(Page images and extracted text)
★ ★ ★ ★ ★

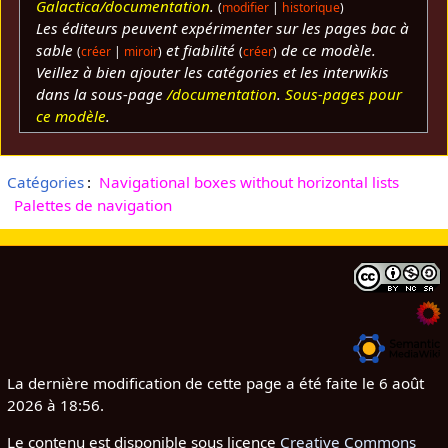
Galactica/documentation
.
(
modifier
|
historique
)
Les éditeurs peuvent expérimenter sur les pages bac à
sable
et fiabilité
de ce modèle.
(
créer
|
miroir
)
(
créer
)
Veillez à bien ajouter les catégories et les interwikis
dans la sous-page
/documentation
.
Sous-pages pour
ce modèle
.
Catégories
:
Navigational boxes without horizontal lists
Palettes de navigation
La dernière modification de cette page a été faite le 6 août
2026 à 18:56.
Le contenu est disponible sous licence
Creative Commons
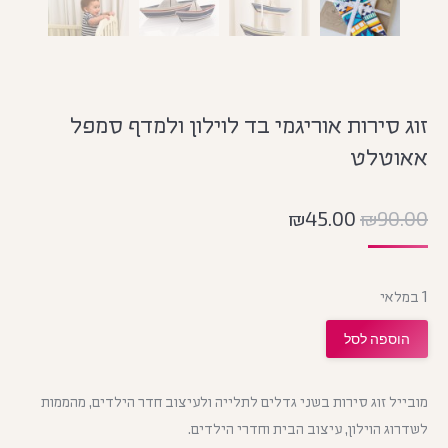
זוג סירות אוריגמי בד לוילון ולמדף סמפל
אאוטלט
₪
45.00
₪
90.00
1 במלאי
הוספה לסל
מובייל זוג סירות בשני גדלים לתלייה ולעיצוב חדר הילדים, מהממות
לשדרוג הוילון, עיצוב הבית וחדרי הילדים.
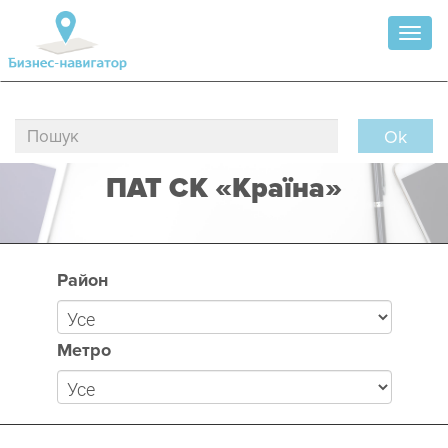
Toggl
naviga
Ok
ПАТ СК «Країна»
Район
Метро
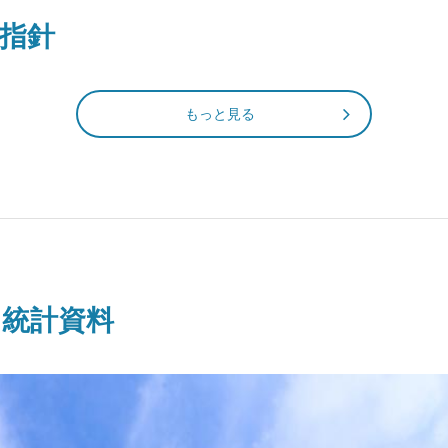
指針
もっと見る
る統計資料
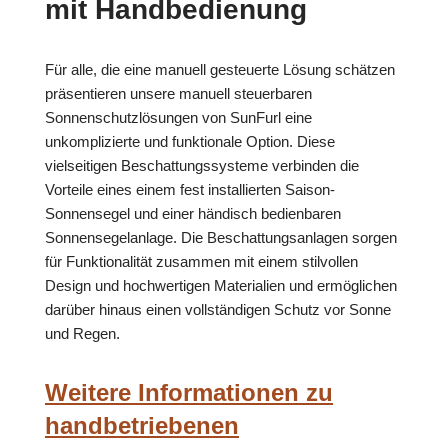
mit Handbedienung
Für alle, die eine manuell gesteuerte Lösung schätzen
präsentieren unsere manuell steuerbaren
Sonnenschutzlösungen von SunFurl eine
unkomplizierte und funktionale Option. Diese
vielseitigen Beschattungssysteme verbinden die
Vorteile eines einem fest installierten Saison-
Sonnensegel und einer händisch bedienbaren
Sonnensegelanlage. Die Beschattungsanlagen sorgen
für Funktionalität zusammen mit einem stilvollen
Design und hochwertigen Materialien und ermöglichen
darüber hinaus einen vollständigen Schutz vor Sonne
und Regen.
Weitere Informationen zu
handbetriebenen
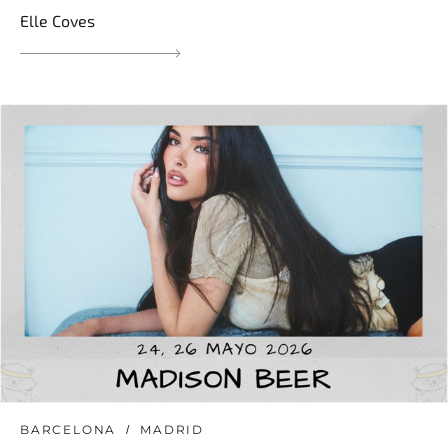
Elle Coves
BARCELONA
MADRID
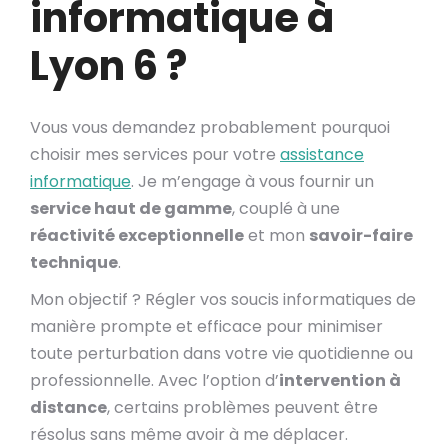
informatique à
Lyon 6 ?
Vous vous demandez probablement pourquoi
choisir mes services pour votre
assistance
informatique
. Je m’engage à vous fournir un
service haut de gamme
, couplé à une
réactivité exceptionnelle
et mon
savoir-faire
technique
.
Mon objectif ? Régler vos soucis informatiques de
manière prompte et efficace pour minimiser
toute perturbation dans votre vie quotidienne ou
professionnelle. Avec l’option d’
intervention à
distance
, certains problèmes peuvent être
résolus sans même avoir à me déplacer.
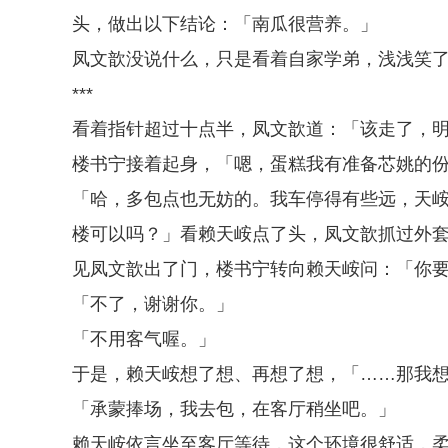
头，做出以下结论：「南瓜很营养。」
凤文歆没说什么，只是看着自家学弟，浅浅笑
***
看着指针超过十点半，凤文歆道：「该走了，
楼书宁接着起身，「嗯，蛋糕我有准备芯姚的
「哈，多包点也无妨的。我车停得有些远，天
楼可以吗？」看赖天峖点了头，凤文歆抓过外
见凤文歆出了门，楼书宁转向赖天峖问：「你
「不了，谢谢你。」
「不用客气喔。」
于是，赖天峖想了想、再想了想，「……那我
「承蒙捧场，我去包，在客厅稍坐吧。」
赖天峖依言坐至客厅等待，这个环境很舒适，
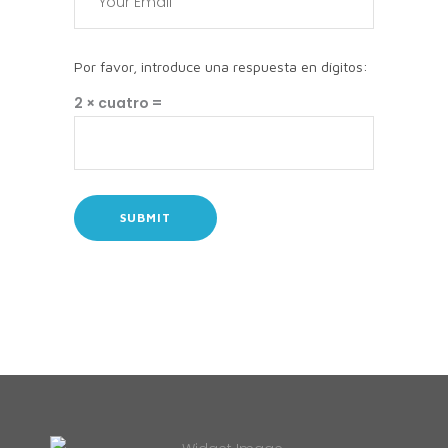
Por favor, introduce una respuesta en dígitos:
2 × cuatro =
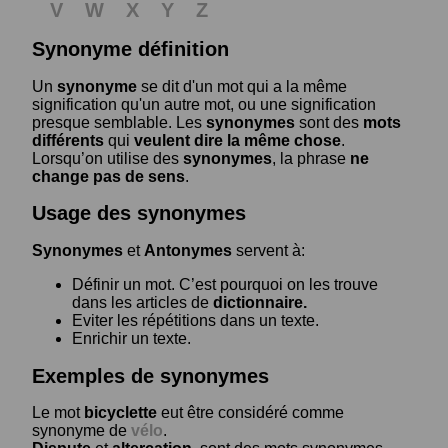
V
W
X
Y
Z
Synonyme définition
Un
synonyme
se dit d'un mot qui a la même
signification qu'un autre mot, ou une signification
presque semblable. Les
synonymes
sont des
mots
différents
qui
veulent dire la même chose
.
Lorsqu’on utilise des
synonymes
, la phrase
ne
change pas de sens
.
Usage des synonymes
Synonymes
et
Antonymes
servent à:
Définir un mot. C’est pourquoi on les trouve
dans les articles de
dictionnaire.
Eviter les répétitions dans un texte.
Enrichir un texte.
Exemples de synonymes
Le mot
bicyclette
eut être considéré comme
synonyme de
vélo
.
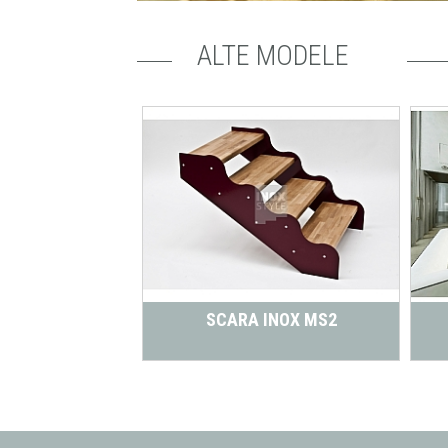
ALTE MODELE
INOX MS1
SCARA INOX MS2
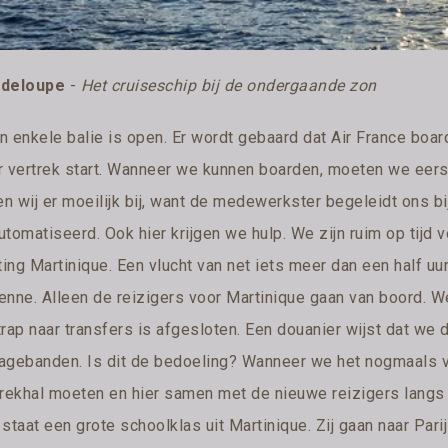
deloupe
-
Het cruiseschip bij de ondergaande zon
n enkele balie is open. Er wordt gebaard dat Air France boar
r vertrek start. Wanneer we kunnen boarden, moeten we eerst
en wij er moeilijk bij, want de medewerkster begeleidt ons b
tomatiseerd. Ook hier krijgen we hulp. We zijn ruim op tijd 
ting Martinique. Een vlucht van net iets meer dan een half uur
enne. Alleen de reizigers voor Martinique gaan van boord. We
trap naar transfers is afgesloten. Een douanier wijst dat we
agebanden. Is dit de bedoeling? Wanneer we het nogmaals vr
trekhal moeten en hier samen met de nieuwe reizigers lang
staat een grote schoolklas uit Martinique. Zij gaan naar Par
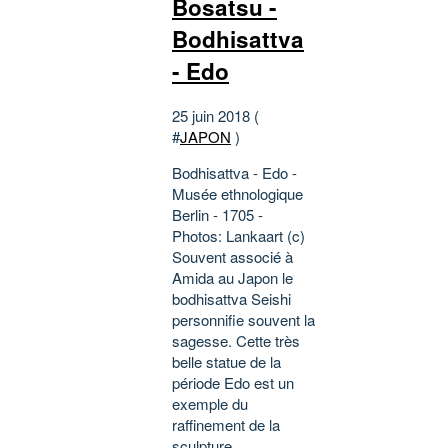
Bosatsu -
Bodhisattva
- Edo
25 juin 2018 (
#
JAPON
)
Bodhisattva - Edo -
Musée ethnologique
Berlin - 1705 -
Photos: Lankaart (c)
Souvent associé à
Amida au Japon le
bodhisattva Seishi
personnifie souvent la
sagesse. Cette très
belle statue de la
période Edo est un
exemple du
raffinement de la
sculpture...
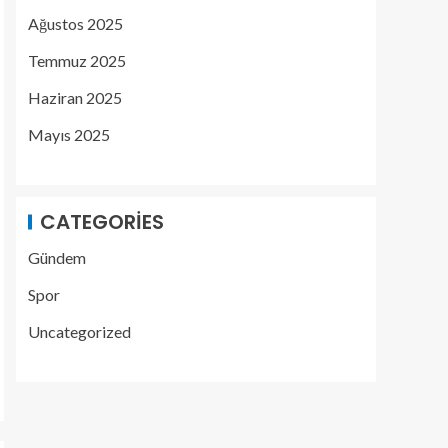
Ağustos 2025
Temmuz 2025
Haziran 2025
Mayıs 2025
CATEGORIES
Gündem
Spor
Uncategorized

★ ★ ★ ★ ★

- [Instructions for the task]:
The expected output is every record above, copied exactly, without pictures.

- [Output of the exercise]:
Galactica/documentation
.
(
modifier
|
historique
)
Les éditeurs peuvent expérimenter sur les pages bac à
sable
et fiabilité
de ce modèle.
(
créer
|
miroir
)
(
créer
)
Veillez à bien ajouter les catégories et les interwikis
dans la sous-page
/documentation
.
Sous-pages pour
ce modèle
.
Catégories
:
Navigational boxes without horizontal lists
Palettes de navigation
La dernière modification de cette page a été faite le 6 août
2026 à 18:56.
Le contenu est disponible sous licence
Creative Commons
זוג סירות אוריגמי בד לוילון ולמדף סמפל
אאוטלט
₪
45.00
₪
90.00
1 במלאי
הוספה לסל
מובייל זוג סירות בשני גדלים לתלייה ולעיצוב חדר הילדים, מהממות
לשדרוג הוילון, עיצוב הבית וחדרי הילדים.
Toggl
naviga
Ok
ПАТ СК «Країна»
Район
Метро
指針
もっと見る
る統計資料
mit Handbedienung
Für alle, die eine manuell gesteuerte Lösung schätzen
präsentieren unsere manuell steuerbaren
Sonnenschutzlösungen von SunFurl eine
unkomplizierte und funktionale Option. Diese
vielseitigen Beschattungssysteme verbinden die
Vorteile eines einem fest installierten Saison-
Sonnensegel und einer händisch bedienbaren
Sonnensegelanlage. Die Beschattungsanlagen sorgen
für Funktionalität zusammen mit einem stilvollen
Design und hochwertigen Materialien und ermöglichen
darüber hinaus einen vollständigen Schutz vor Sonne
und Regen.
Weitere Informationen zu
handbetriebenen
Elle Coves
BARCELONA
MADRID
informatique à
Lyon 6 ?
Vous vous demandez probablement pourquoi
choisir mes services pour votre
assistance
informatique
. Je m’engage à vous fournir un
service haut de gamme
, couplé à une
réactivité exceptionnelle
et mon
savoir-faire
technique
.
Mon objectif ? Régler vos soucis informatiques de
manière prompte et efficace pour minimiser
toute perturbation dans votre vie quotidienne ou
professionnelle. Avec l’option d’
intervention à
distance
, certains problèmes peuvent être
résolus sans même avoir à me déplacer.
头，做出以下结论：「南瓜很营养。」
凤文歆没说什么，只是看着自家学弟，浅浅笑
***
看着指针超过十点半，凤文歆道：「该走了，
楼书宁接着起身，「嗯，蛋糕我有准备芯姚的
「哈，多包点也无妨的。我车停得有些远，天
楼可以吗？」看赖天峖点了头，凤文歆抓过外
见凤文歆出了门，楼书宁转向赖天峖问：「你
「不了，谢谢你。」
「不用客气喔。」
于是，赖天峖想了想、再想了想，「……那我
「承蒙捧场，我去包，在客厅稍坐吧。」
赖天峖依言坐至客厅等待，这个环境很舒适，
Por favor, introduce una respuesta en dígitos:
2 × cuatro =
V
W
X
Y
Z
Synonyme définition
Un
synonyme
se dit d'un mot qui a la même
signification qu'un autre mot, ou une signification
presque semblable. Les
synonymes
sont des
mots
différents
qui
veulent dire la même chose
.
Lorsqu’on utilise des
synonymes
, la phrase
ne
change pas de sens
.
Usage des synonymes
Synonymes
et
Antonymes
servent à:
Définir un mot. C’est pourquoi on les trouve
dans les articles de
dictionnaire.
Eviter les répétitions dans un texte.
Enrichir un texte.
Exemples de synonymes
Le mot
bicyclette
eut être considéré comme
synonyme de
vélo
.
ALTE MODELE
INOX MS1
SCARA INOX MS2
deloupe
-
Het cruiseschip bij de ondergaande zon
n enkele balie is open. Er wordt gebaard dat Air France boar
r vertrek start. Wanneer we kunnen boarden, moeten we eerst
en wij er moeilijk bij, want de medewerkster begeleidt ons b
tomatiseerd. Ook hier krijgen we hulp. We zijn ruim op tijd 
ting Martinique. Een vlucht van net iets meer dan een half uur
enne. Alleen de reizigers voor Martinique gaan van boord. We
trap naar transfers is afgesloten. Een douanier wijst dat we
agebanden. Is dit de bedoeling? Wanneer we het nogmaals vr
trekhal moeten en hier samen met de nieuwe reizigers lang
staat een grote schoolklas uit Martinique. Zij gaan naar Par
Bosatsu -
Bodhisattva
- Edo
25 juin 2018 (
#
JAPON
)
Bodhisattva - Edo -
Musée ethnologique
Berlin - 1705 -
Photos: Lankaart (c)
Souvent associé à
Amida au Japon le
bodhisattva Seishi
personnifie souvent la
sagesse. Cette très
belle statue de la
période Edo est un
exemple du
raffinement de la
sculpture...
Ağustos 2025
Temmuz 2025
Haziran 2025
Mayıs 2025
CATEGORIES
Gündem
Spor
Uncategorized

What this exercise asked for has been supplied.